*Task statement*: Hunt for the word "Bitget" across the entries below, copying each line that holds it.

*Data supplied*:
↓
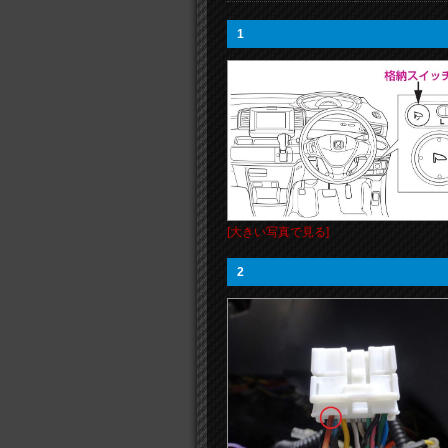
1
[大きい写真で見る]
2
↑
↓
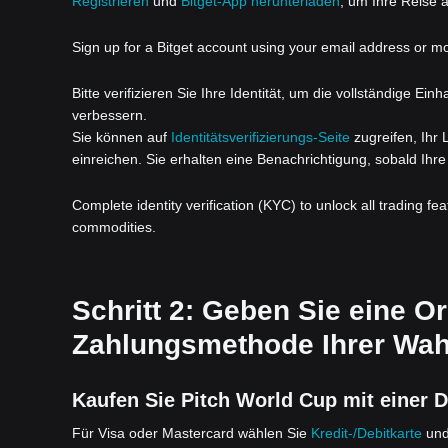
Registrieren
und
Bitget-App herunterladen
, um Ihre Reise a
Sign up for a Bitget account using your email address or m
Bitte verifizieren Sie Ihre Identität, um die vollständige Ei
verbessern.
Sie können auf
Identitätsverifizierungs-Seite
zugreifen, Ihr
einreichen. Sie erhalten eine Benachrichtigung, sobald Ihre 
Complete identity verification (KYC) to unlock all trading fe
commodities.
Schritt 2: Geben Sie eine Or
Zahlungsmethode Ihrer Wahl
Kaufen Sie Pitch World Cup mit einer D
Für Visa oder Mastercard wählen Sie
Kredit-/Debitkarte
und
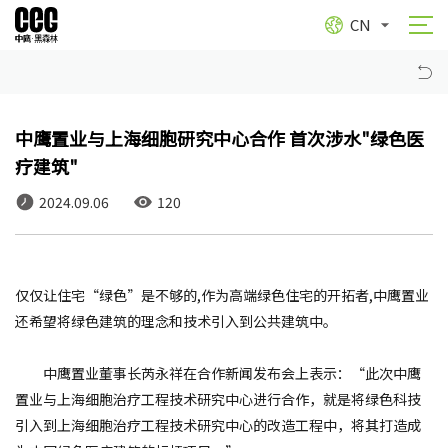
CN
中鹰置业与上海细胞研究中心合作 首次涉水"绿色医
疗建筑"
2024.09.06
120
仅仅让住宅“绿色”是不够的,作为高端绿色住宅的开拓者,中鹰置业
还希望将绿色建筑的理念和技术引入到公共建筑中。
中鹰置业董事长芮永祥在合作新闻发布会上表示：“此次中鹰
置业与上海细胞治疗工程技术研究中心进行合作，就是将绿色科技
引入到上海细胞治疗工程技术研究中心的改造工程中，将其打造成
↑
*Exercise solution*:
Bitget-App herunterladen
Sign up for a Bitget account using your email address or m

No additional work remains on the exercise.